Seolah ruang gerak bangsa ini sempit karena diisi kumpulan kumpulan orang orang
yang cakap berbicara, diskusi namun juga bakat korupsi. Sulit menemukan oranag
kuat, bersih dan jujur dalam raung kekuasaan. Mereka orang orang pintar,
moralis dan berdedikasi namun seketika berubah menjadi para pencuri dan
pembohong. Entah penyakit dari mana yang menghinggapi mereka semua.
Rakyat hanya di jadikan jargon pembelaan karena
miskin dan tertinggal saat pesta demokrasi dimulai. Namun rakyat tidak benjak
bahkan di injak injak haknya karena kerakusanya menikmati kekuasaan.
Seluruh kebobrokkan penguasa kini perlahan lahan
mulai terkuak karena tuhan tidak akan pernah tidur. Mereka merasa yakin Tuhan
bisa ditipu dengan ulah kejahatan hukumnya, namun akhirnya kebenaran itu muncul
dari mulut orang orang yang terdzolimi.Kekuasaan mereka membuat mereka serakah
dan sombong serta bisa melakukan apa saja. Namun mereka tidak berhitung, bahwa disuatu
saat mereka akan terjatuh dari loncatan dan akrobatnya.
Semua bermula dari SENGMEN dan BUNDA
PUTRI.
2 orang inilah yang menjadi bangkai dalam pusaran
kekuasaan yang selama ini dibungkus sangat rapi oleh mereka. Para politikus
yang pandai bersilat lidahpun berupaya untuk mengelabui publik dengan
menyembunyikan dan menampik keberadaanya. Mereka berdua adalah akar masalah
penegakkan hukum di negeri ini. Kalau boleh saya mengatakan, mereka berdualah
sebenarnya pengatur seluruh kebijakkan negeri ini. Mereka selalu ada dan andil
dalam setiap keputusan keputusan penting yang menyangkut pemerintahan. Mereka
adalah investor kemenangan Demokrat, jadi wajar jika mereka berdua punya kuasa.
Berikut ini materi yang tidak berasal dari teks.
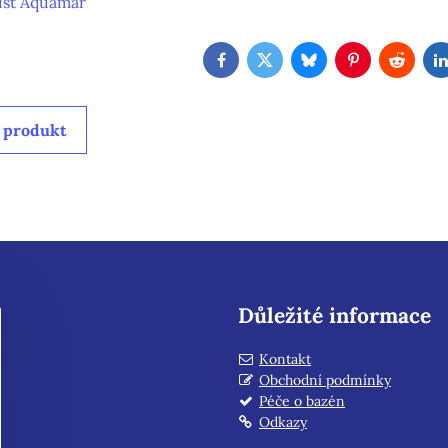
list Aquamar
Facebook
Twitter
Bluesky
Pinterest
Reddit
 produkt
Důležité informace
Kontakt
Obchodní podmínky
Péče o bazén
Odkazy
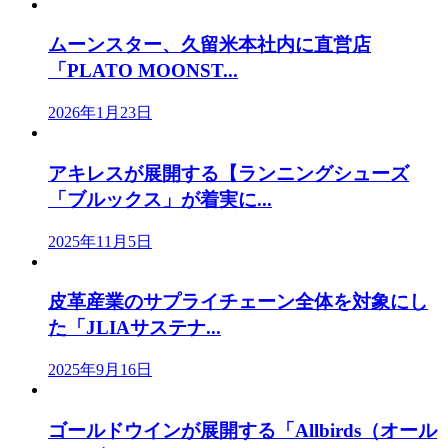
ムーンスター、久留米本社内に直営店
「PLATO MOONST...
2026年1月23日
アキレスが展開する【ランニングシューズ
「ブルックス」が着実に...
2025年11月5日
皮革産業のサプライチェーン全体を対象にし
た「JLIAサステナ...
2025年9月16日
ゴールドウインが展開する「Allbirds（オール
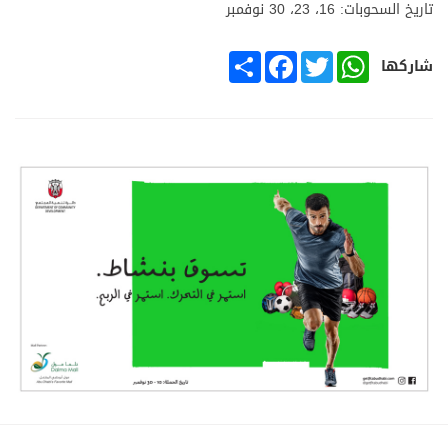
تاريخ السحوبات: 16، 23، 30 نوفمبر
SHARE
FACEBOOK
TWITTER
WHATSAPP
شاركها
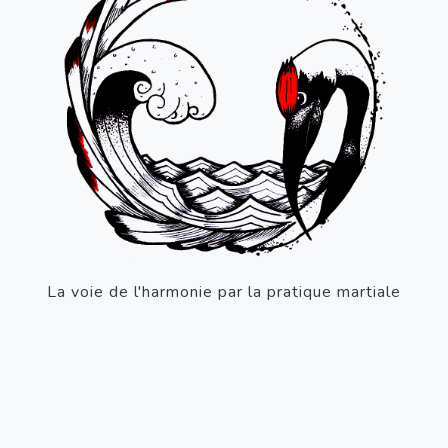
La voie de l'harmonie par la pratique martiale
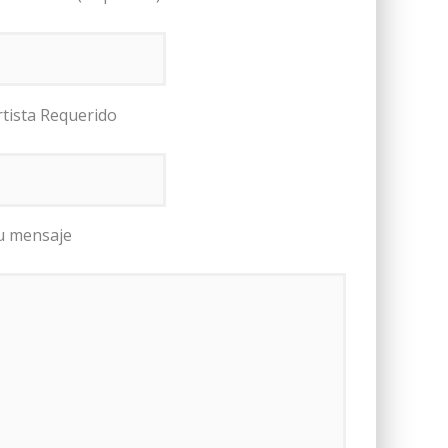
rtista Requerido
u mensaje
Bangsa ini ternyata terkalahkan oleh prilaku
mereka berdua, sehingga seluruh proses reformasi terutama terkait penegakkan
hukum melibatkanya. Sungguh, inilah kejahatan yang terorgansir namun tak
tersentuh oleh para penegak hukum.
SBY beradu mulut dengan hanya dengan seorang LHI
hanya karena LHI sebut sebut Bunda Putri yang sebelumnya pernah juga tersebut
sosok Sengmen dalam kesaksian persidangan kasus impor daing sapi. Ini
menunjukkan, bahwa pusaran korupsi ini tidak berhenti pada LHI namun ternyata
ada orang yang lebih kuat dan punya kendali yaitu Bunda Putri yang notabene
adalah kepala rumah tangga Cikeas.
SBY menyatakan bohong kepada LHI, namun kebenaran
sudah mulai terurai siapakah yang sebenarnya berbohong?Pertanyaanya adalah
BEGITU PENTINGKAH SOSOK BUNDA PUTRI DAN SENGEMEN terhadap SBY dan masa depan
politiknya?
KPK harus mengungkap kasus ini secara gamblang,
jangaan bekukan dan menghilangkan nama nam itu dari persidangan, jika tidak
ingin dikatankan KPK merupakan ajudan kekuasaan. Jika KPK tidak tuntaskan
misteri Bunda Putri di balik pengendali impor sapi, maka tamatlah sudah
keberadaan KPK yang hanya menjadi ahli penangkap koruptor namun minim dalam
pencegahan.
Presiden SBY menyebutkan kesaksian Luthfi Hasan
Ishaaq merupakan bohong besar. Ia membantah kesaksian Luthfi Hasan Ishaaq ihwal
kedekatan dirinya dengan Bunda Putri. “Bunda Putri orang dekat dengan
SBY, 1.000 persen Luthfi bohong,” tegas SBY.
SBY melanjutkan soal informasi Bunda Putri
mengetahui reshuflle kabinet juga merupakan informasi yang bohong. Ia
menyebutkan istrinya pun, Ani Yudhoyono tidak mengetahui persoalan reshuffle
kabinet. “Dia (Bunda Putri) sangat tahu kebijakan reshuffle, 2.000
persen bohong. Apa? kalau ada reshuffle kabinet, istri saya pun tahu,
tidak semua menteri tahu. Kalau ada reshuffle yang saja ajak bicara Wapres,
seketarisnya Mensenseg,” urai Presiden SBY.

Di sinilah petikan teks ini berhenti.